This repository contains the official code for A Label is Worth A Thousand Images in Dataset Distillation. 📝✨
Make sure the following packages are installed in your environment:
torch==1.13.1
torchvision==0.14.1
kornia==0.6.12
einops==0.6.1
numpy==1.20.1
tqdm==4.64.1
wandb==0.13.8
scipy==1.10.1
📌 See requirements.txt
for an exhaustive list of dependencies.
First, you need to generate expert models and save intermediate checkpoints.
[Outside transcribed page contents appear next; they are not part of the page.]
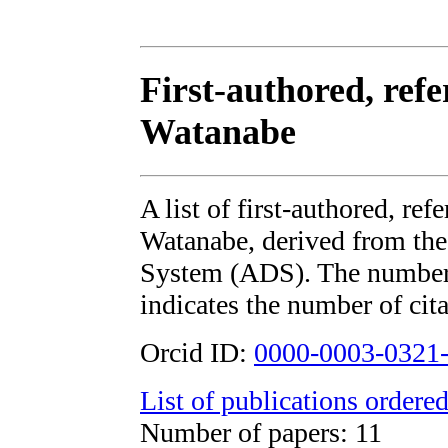
First-authored, ref
Watanabe
A list of first-authored, re
Watanabe, derived from t
System (ADS). The number i
indicates the number of cita
Orcid ID:
0000-0003-0321
List of publications ordered
Number of papers: 11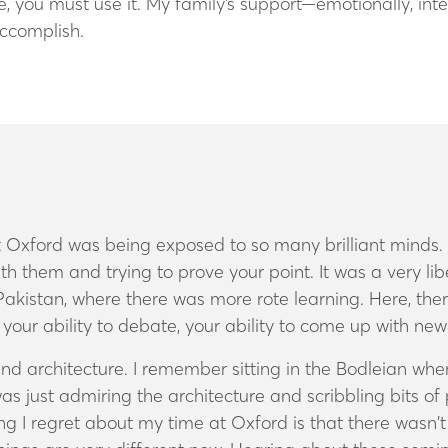
ge, you must use it. My family’s support—emotionally, in
accomplish.
 Oxford was being exposed to so many brilliant minds. T
h them and trying to prove your point. It was a very li
Pakistan, where there was more rote learning. Here, the
nk, your ability to debate, your ability to come up with ne
t and architecture. I remember sitting in the Bodleian w
 just admiring the architecture and scribbling bits of poe
 thing I regret about my time at Oxford is that there was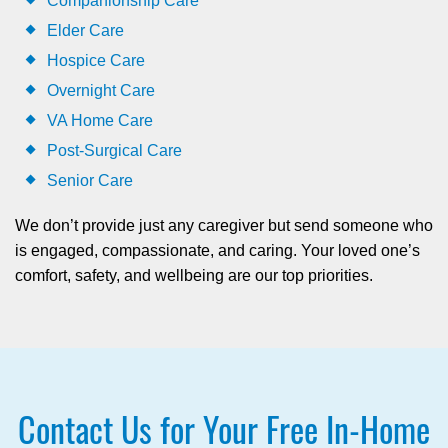
Companionship Care
Elder Care
Hospice Care
Overnight Care
VA Home Care
Post-Surgical Care
Senior Care
We don’t provide just any caregiver but send someone who
is engaged, compassionate, and caring. Your loved one’s
comfort, safety, and wellbeing are our top priorities.
Contact Us for Your Free In-Home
The relevant training scripts can be found in the train_expert
folder.
torchrun --nproc_per_node=1 train.py --model=resnet50 --data-path=/PATH/TO/IMAGENET-1K/datasets/imagenet256 \
-b=256 --lr=0.0005 --output-dir=/PATH/TO-SAVE/EXPERT/CHECKPOINTS/results_100_S \
--print-freq=200
python buffer.py --dataset=Tiny --model=ConvNet --train_epochs=60 --num_experts=1 \
--buffer_path=/PATH/TO-SAVE/EXPERT/CHECKPOINTS/results_100_S --data_path=/PATH/TO/DATASET/data/tiny-imagenet-200 --save_interval 1
🔗 You can also download my pretrained expert checkpoints here.
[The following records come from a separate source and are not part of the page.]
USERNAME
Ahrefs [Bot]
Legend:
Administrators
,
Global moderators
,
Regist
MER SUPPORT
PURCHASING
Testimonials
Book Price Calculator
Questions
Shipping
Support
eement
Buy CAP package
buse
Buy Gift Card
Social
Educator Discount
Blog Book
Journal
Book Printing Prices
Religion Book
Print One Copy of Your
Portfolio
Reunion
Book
python nodistill.py --dataset=CIFAR100 --ipc=50 --expt_type=nothing --teacher_label \
--max_expert_epoch=104 --lr_net=1.e-02 --expert_path=/PATH/TO-YOUR/EXPERT/CHECKPOINTS/results_100_S \
--data_path=/PATH/TO/DATASET/cifar100 --student_model=ConvNet \
--teacher_model=ConvNet --epoch_eval_train 3000
-
expt_type
: Experiment typenothing
: Default. Train a student network using expert labels.tune_start
: Sweep through different expert checkpoints to find the best expert epoch.tune_lr
: Tune student model learning rate.other
: See code for more details.
-
teacher_label
: Use soft labels generated by the expert (teacher). -
max_expert_epoch
: Which expert checkpoint to use (intune_start
mode, this argument indicates the max expert epoch to sweep). -
student_model
: Student model architecture. -
teacher_model
: Teacher model architecture. -
epoch_eval_train
: Number of training epochs for the student network.
📌 See sample_scripts.md
for an extensive list of commands used to reproduce all experiment results reported in the paper.